» **Data to process**
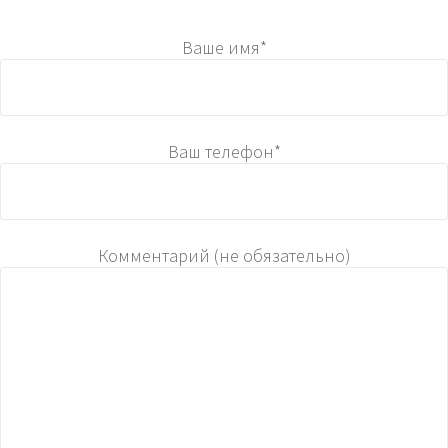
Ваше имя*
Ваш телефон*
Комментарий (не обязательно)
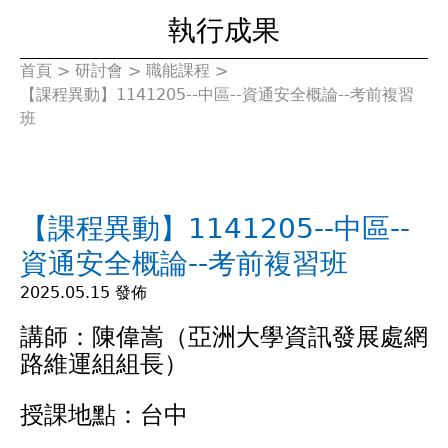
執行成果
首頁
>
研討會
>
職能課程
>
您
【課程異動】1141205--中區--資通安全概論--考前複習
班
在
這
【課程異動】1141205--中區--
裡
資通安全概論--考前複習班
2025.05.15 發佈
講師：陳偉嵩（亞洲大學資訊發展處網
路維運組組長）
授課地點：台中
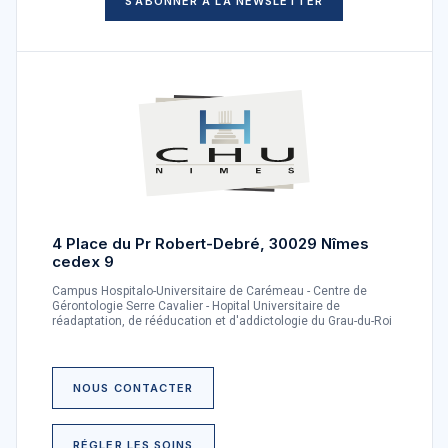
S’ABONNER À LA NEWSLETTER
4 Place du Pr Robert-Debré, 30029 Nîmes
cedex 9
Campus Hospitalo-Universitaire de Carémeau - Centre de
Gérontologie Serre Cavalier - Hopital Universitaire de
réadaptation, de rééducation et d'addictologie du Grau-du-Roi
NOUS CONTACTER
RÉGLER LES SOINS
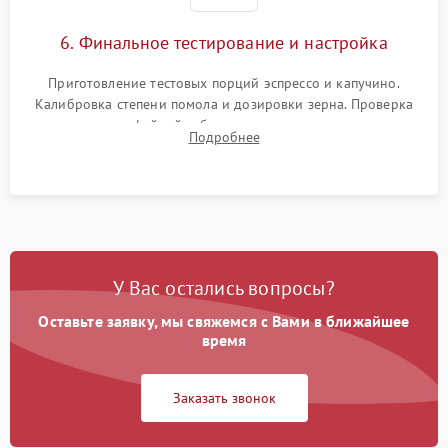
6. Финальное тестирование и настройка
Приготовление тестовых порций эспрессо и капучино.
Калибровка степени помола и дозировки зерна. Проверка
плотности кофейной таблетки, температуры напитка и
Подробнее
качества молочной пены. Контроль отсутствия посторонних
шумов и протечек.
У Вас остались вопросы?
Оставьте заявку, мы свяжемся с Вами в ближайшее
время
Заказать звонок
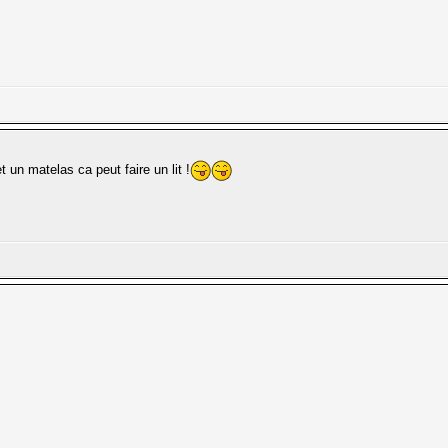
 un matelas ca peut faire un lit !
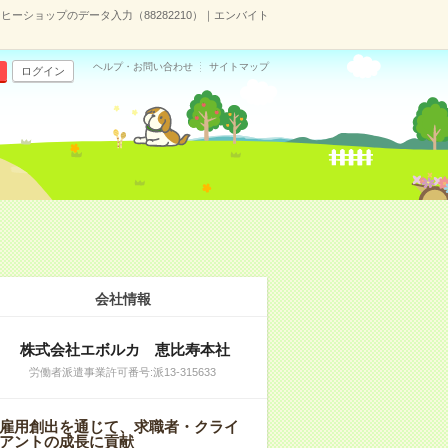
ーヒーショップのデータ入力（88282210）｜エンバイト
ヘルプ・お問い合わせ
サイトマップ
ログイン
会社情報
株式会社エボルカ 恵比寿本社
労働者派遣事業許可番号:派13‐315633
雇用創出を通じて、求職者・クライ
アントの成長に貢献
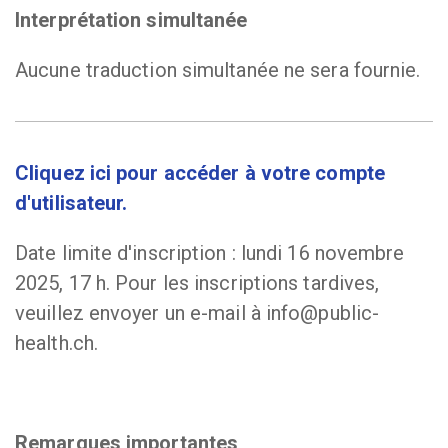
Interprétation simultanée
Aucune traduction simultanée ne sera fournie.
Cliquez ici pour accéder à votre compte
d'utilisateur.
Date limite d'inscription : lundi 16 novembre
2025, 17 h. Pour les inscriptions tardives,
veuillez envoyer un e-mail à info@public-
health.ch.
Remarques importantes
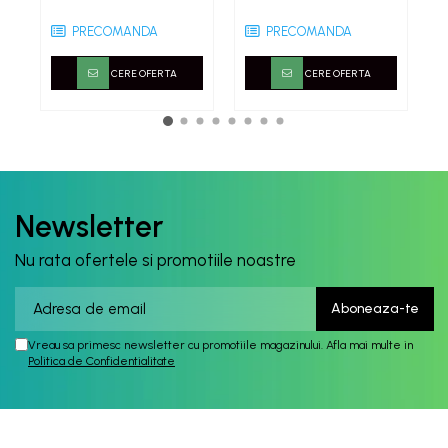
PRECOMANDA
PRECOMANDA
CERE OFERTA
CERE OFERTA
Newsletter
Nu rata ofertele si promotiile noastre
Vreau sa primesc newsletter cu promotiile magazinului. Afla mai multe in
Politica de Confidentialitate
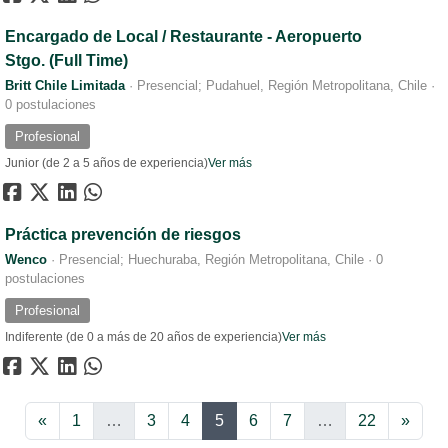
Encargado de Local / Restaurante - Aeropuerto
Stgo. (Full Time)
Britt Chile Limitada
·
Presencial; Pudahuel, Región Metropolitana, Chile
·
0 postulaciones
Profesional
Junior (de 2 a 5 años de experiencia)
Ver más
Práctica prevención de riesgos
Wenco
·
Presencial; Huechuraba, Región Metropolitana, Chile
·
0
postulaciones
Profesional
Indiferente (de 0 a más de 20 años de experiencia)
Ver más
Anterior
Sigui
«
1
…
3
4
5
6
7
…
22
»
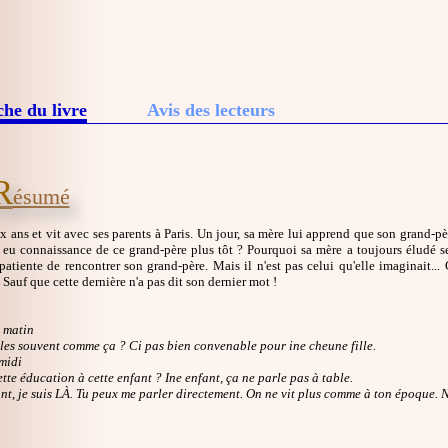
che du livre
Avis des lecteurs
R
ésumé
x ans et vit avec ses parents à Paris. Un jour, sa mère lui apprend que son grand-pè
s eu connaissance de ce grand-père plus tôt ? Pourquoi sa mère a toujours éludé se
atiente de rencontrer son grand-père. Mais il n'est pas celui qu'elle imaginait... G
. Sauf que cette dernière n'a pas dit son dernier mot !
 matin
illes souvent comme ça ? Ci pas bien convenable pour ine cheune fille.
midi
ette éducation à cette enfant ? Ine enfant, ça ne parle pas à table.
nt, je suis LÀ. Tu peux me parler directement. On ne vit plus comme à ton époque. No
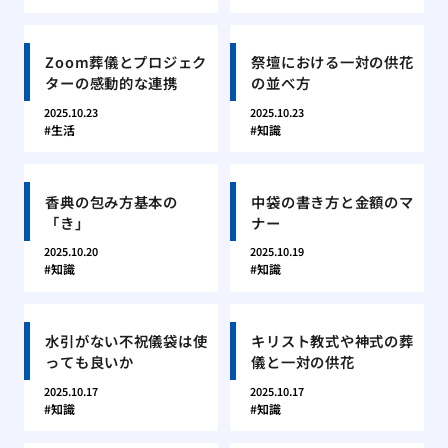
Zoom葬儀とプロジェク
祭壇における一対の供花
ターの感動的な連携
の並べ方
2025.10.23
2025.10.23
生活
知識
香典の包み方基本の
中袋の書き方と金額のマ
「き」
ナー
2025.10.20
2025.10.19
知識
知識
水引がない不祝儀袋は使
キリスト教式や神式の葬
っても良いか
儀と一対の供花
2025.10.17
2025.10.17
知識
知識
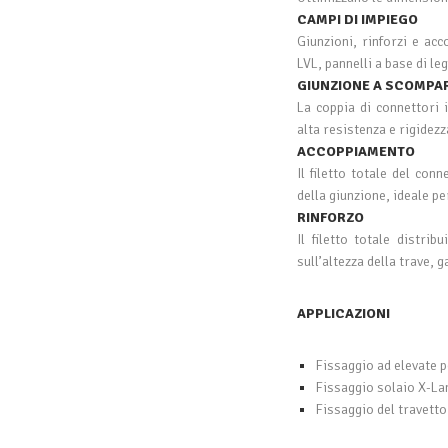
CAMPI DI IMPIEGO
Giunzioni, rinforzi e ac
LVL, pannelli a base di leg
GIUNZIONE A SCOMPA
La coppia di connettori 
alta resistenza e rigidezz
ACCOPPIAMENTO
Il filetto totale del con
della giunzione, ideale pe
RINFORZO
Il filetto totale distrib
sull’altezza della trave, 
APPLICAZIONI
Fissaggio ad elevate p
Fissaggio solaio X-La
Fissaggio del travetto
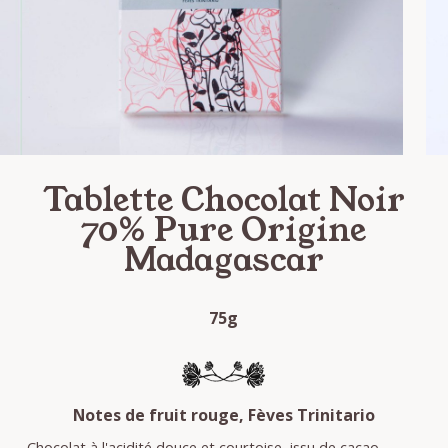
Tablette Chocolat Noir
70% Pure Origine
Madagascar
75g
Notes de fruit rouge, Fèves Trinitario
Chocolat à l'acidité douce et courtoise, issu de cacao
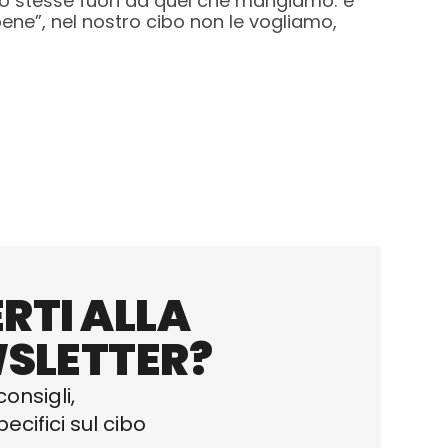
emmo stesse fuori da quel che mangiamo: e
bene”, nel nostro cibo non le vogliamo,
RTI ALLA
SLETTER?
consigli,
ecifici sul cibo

==

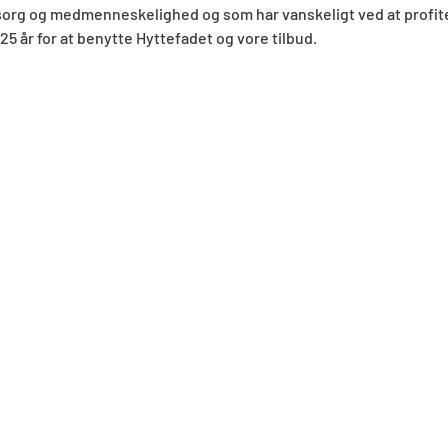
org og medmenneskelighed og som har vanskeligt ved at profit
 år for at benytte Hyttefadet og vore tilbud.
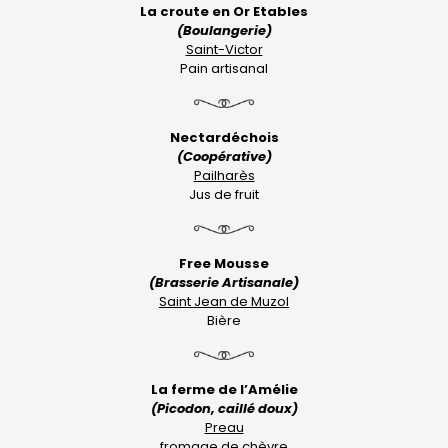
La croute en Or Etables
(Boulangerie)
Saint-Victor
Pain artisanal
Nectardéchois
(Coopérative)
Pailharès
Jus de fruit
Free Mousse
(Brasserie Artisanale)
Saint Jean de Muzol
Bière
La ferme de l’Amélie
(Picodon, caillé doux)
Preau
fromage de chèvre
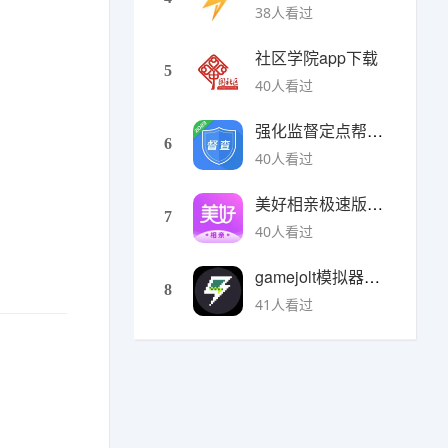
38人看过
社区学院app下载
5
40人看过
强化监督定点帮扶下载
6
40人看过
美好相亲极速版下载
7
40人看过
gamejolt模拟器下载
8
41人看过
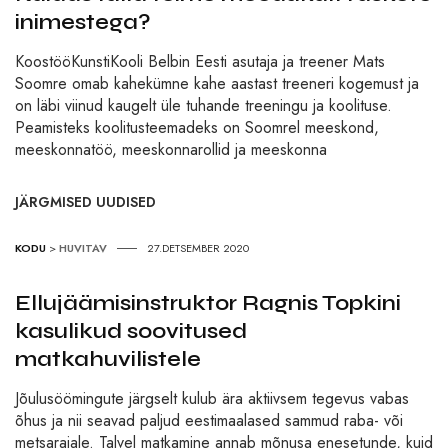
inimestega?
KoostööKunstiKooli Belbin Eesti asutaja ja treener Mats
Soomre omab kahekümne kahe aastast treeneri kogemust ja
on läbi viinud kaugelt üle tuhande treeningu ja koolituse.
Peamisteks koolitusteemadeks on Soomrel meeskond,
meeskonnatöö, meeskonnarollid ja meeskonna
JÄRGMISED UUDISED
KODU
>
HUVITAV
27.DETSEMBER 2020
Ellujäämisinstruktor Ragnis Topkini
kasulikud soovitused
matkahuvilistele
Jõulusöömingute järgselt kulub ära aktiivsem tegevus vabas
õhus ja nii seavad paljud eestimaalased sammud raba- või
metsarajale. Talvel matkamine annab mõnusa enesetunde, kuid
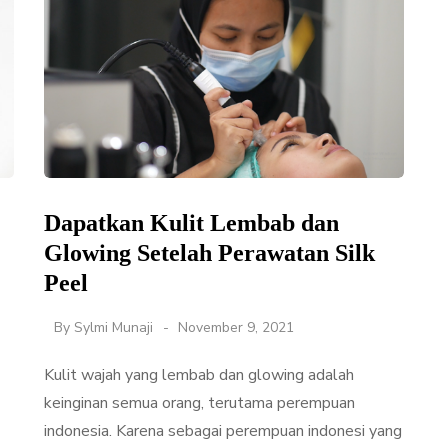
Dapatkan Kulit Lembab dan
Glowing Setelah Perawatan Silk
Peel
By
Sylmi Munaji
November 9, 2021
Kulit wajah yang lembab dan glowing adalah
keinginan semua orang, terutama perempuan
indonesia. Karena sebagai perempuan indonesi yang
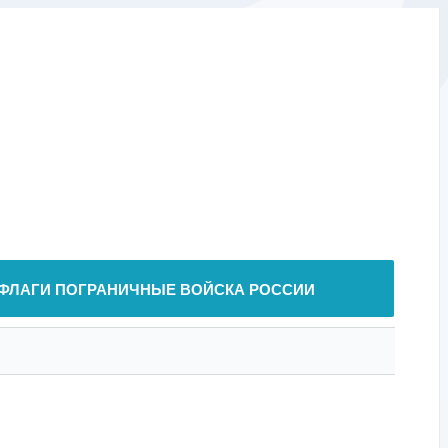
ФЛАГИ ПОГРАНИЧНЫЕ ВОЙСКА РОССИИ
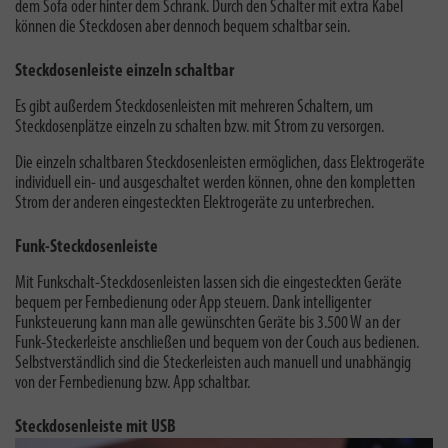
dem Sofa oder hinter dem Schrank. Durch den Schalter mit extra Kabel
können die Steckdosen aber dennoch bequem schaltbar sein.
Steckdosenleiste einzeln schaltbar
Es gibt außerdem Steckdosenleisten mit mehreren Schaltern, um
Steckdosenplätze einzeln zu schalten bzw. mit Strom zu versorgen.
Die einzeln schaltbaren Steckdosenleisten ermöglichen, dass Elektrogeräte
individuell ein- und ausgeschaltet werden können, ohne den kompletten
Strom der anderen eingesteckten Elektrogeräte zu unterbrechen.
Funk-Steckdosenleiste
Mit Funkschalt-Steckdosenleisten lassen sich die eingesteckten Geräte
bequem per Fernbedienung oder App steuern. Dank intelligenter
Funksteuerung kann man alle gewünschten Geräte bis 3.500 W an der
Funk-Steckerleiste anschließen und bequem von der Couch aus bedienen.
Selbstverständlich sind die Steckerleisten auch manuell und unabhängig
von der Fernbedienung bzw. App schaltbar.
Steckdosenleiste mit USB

» **Problem details**
From the line containing "d'utilisateur." through the line containing "Chocolat à l'acidité", copy every line above exactly, without pictures.

» **Your response**
d'utilisateur.
Date limite d'inscription : lundi 16 novembre
2025, 17 h. Pour les inscriptions tardives,
veuillez envoyer un e-mail à info@public-
health.ch.
Remarques importantes
PRECOMANDA
PRECOMANDA
CERE OFERTA
CERE OFERTA
Newsletter
Nu rata ofertele si promotiile noastre
Vreau sa primesc newsletter cu promotiile magazinului. Afla mai multe in
Politica de Confidentialitate
Encargado de Local / Restaurante - Aeropuerto
Stgo. (Full Time)
Britt Chile Limitada
·
Presencial; Pudahuel, Región Metropolitana, Chile
·
0 postulaciones
Profesional
Junior (de 2 a 5 años de experiencia)
Ver más
Práctica prevención de riesgos
Wenco
·
Presencial; Huechuraba, Región Metropolitana, Chile
·
0
postulaciones
Profesional
Indiferente (de 0 a más de 20 años de experiencia)
Ver más
Anterior
Sigui
«
1
…
3
4
5
6
7
…
22
»
che du livre
Avis des lecteurs
R
ésumé
x ans et vit avec ses parents à Paris. Un jour, sa mère lui apprend que son grand-pè
s eu connaissance de ce grand-père plus tôt ? Pourquoi sa mère a toujours éludé se
atiente de rencontrer son grand-père. Mais il n'est pas celui qu'elle imaginait... G
. Sauf que cette dernière n'a pas dit son dernier mot !
 matin
illes souvent comme ça ? Ci pas bien convenable pour ine cheune fille.
midi
ette éducation à cette enfant ? Ine enfant, ça ne parle pas à table.
nt, je suis LÀ. Tu peux me parler directement. On ne vit plus comme à ton époque. No
Zoom葬儀とプロジェク
祭壇における一対の供花
ターの感動的な連携
の並べ方
2025.10.23
2025.10.23
生活
知識
香典の包み方基本の
中袋の書き方と金額のマ
「き」
ナー
2025.10.20
2025.10.19
知識
知識
水引がない不祝儀袋は使
キリスト教式や神式の葬
っても良いか
儀と一対の供花
2025.10.17
2025.10.17
知識
知識
CAMPI DI IMPIEGO
Giunzioni, rinforzi e ac
LVL, pannelli a base di leg
GIUNZIONE A SCOMPA
La coppia di connettori 
alta resistenza e rigidezz
ACCOPPIAMENTO
Il filetto totale del con
della giunzione, ideale pe
RINFORZO
Il filetto totale distrib
sull’altezza della trave, 
APPLICAZIONI
Fissaggio ad elevate p
Fissaggio solaio X-La
Fissaggio del travetto
Tablette Chocolat Noir
70% Pure Origine
Madagascar
75g
Notes de fruit rouge, Fèves Trinitario
Chocolat à l'acidité douce et courtoise, issu de cacao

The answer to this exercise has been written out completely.